So stop focusing on secure passwords. Think about secure identities. By this I mean it’s time uncouple your real identity – the one you use in three-dimensional meat space -- from your online identity. You should assume your public accounts and even your corporate email are going to be hacked, and put all your effort into protecting the things that really matter: your banking credentials, your cloud data, the email account where your password recoveries are sent.
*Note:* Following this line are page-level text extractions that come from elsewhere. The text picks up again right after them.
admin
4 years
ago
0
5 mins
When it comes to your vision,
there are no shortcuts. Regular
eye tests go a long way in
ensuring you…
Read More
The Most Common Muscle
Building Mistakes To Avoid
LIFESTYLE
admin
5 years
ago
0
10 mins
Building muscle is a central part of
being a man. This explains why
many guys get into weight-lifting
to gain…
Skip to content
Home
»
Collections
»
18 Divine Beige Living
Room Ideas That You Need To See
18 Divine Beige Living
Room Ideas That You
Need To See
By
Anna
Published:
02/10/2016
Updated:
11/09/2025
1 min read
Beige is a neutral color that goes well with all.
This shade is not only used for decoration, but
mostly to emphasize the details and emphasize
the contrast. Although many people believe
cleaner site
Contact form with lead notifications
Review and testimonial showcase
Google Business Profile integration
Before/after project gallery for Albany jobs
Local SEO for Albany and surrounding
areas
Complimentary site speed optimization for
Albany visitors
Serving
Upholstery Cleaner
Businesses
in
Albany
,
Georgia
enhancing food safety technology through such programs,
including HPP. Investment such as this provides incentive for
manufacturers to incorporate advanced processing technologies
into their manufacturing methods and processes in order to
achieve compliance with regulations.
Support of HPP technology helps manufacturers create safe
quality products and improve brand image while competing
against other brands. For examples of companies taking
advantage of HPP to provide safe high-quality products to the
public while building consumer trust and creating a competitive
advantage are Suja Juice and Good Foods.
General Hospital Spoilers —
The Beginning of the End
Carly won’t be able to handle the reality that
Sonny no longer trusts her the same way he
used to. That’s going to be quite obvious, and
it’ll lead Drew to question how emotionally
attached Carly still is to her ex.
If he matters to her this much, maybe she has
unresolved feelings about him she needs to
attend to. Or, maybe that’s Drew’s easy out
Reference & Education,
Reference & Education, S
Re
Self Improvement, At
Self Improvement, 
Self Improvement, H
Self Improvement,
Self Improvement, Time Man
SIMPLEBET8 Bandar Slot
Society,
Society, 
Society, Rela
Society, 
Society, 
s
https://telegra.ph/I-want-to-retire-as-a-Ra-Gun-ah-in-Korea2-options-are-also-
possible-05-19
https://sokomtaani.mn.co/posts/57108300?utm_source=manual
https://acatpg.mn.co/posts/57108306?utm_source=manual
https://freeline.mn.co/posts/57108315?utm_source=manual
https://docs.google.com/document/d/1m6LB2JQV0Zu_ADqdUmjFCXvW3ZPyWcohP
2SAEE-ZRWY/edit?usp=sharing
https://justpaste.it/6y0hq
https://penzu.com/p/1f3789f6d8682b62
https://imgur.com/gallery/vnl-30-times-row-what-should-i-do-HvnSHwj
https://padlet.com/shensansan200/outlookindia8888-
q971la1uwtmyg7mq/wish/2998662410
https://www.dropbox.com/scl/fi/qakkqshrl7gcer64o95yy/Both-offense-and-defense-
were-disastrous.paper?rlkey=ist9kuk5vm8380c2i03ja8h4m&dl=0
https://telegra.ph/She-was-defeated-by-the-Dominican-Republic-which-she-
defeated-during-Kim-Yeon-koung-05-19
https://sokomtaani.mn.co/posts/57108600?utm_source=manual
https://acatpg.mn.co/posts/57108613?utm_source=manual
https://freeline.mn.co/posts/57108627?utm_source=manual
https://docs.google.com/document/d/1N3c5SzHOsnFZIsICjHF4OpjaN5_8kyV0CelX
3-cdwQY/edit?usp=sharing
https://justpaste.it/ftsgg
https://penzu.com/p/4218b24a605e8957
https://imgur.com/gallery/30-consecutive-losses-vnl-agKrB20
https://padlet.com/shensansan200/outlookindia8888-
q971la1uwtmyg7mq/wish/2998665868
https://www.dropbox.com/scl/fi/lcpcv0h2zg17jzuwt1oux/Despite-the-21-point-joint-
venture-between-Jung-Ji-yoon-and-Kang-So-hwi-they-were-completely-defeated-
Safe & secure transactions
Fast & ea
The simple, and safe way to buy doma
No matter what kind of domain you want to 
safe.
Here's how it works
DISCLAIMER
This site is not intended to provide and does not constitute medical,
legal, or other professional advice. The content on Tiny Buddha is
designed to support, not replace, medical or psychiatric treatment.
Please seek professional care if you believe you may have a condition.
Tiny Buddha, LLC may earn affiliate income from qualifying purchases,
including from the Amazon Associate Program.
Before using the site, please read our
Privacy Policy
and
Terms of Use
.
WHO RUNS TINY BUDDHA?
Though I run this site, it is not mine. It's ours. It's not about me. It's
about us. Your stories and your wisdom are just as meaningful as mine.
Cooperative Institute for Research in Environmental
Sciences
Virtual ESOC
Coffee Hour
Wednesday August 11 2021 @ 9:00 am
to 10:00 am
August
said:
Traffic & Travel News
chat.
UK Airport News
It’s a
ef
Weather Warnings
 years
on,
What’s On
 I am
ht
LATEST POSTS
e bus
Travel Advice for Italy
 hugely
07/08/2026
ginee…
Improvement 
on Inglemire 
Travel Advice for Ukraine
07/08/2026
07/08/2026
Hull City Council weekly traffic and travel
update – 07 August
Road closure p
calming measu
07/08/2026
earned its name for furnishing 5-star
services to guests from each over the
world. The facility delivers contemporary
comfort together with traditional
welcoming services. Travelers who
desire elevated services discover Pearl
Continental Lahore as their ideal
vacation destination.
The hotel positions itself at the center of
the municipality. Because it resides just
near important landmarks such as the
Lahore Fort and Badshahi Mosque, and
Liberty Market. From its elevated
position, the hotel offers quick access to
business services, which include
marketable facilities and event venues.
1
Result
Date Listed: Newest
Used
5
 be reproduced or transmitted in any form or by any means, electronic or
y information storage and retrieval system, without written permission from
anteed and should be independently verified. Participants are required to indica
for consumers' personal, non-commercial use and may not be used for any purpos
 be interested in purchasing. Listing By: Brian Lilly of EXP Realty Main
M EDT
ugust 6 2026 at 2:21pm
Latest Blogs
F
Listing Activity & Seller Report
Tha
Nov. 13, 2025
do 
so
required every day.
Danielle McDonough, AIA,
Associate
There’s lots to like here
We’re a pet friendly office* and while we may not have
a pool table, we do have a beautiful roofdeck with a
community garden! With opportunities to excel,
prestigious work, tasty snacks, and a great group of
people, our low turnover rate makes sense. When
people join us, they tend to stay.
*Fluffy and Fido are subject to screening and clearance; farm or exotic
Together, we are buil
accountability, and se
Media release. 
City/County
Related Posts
The simplest solution: Create an email address you use only for those accounts, ideally on a domain you own (and use only for that purpose). The $12 a year you’ll spend on the domain, plus a few bucks a month for some email inboxes, is well worth it. Use a unique address for each account you want to protect. Don’t publish it. Don’t share it with friends. Couple it with a looooong username you can remember, like a song lyric you’ve memorized. Or the first letters of each word in that lyric – like this: PYOABOARWTTAMS@noneofyourgoddamnedbusiness.com.
Can you identify that song? (I picked an easy one.)
Do the same for your password. Since you’ll only have a few to remember, it won’t seem quite so painful or impossible. And let the rest of your accounts go.
Is this a perfect solution? Hardly. Someone could eventually identify that domain and brute force that email address. But it will be a lot more work, and because the first thing they’ll use it for is spam, you’ll have a clue it’s been compromised when the first Cialis ads start showing up in your junk folder. Then you’ll know it’s time to pick a new one.
You might think, Twitter schmitter – who cares if someone has hacked my account? Well, that could be the first step in unraveling the rest of your identity, as Wired’s Matt Honan can tell you. That’s why it’s time to hide in plain sight, and to start separating your real identity from the ones you use on Twitter, Facebook, Tumblr, etc. Do it now, I’ll wait.
As a journalist, I’m kinda stuck. I need to be a semi-public person, because I need to give strangers an easy way to reach me in order to do my job. But you may not have to.
I’ll bet my readers have better ideas about how to deal with the “security is dead” problem. What would you do?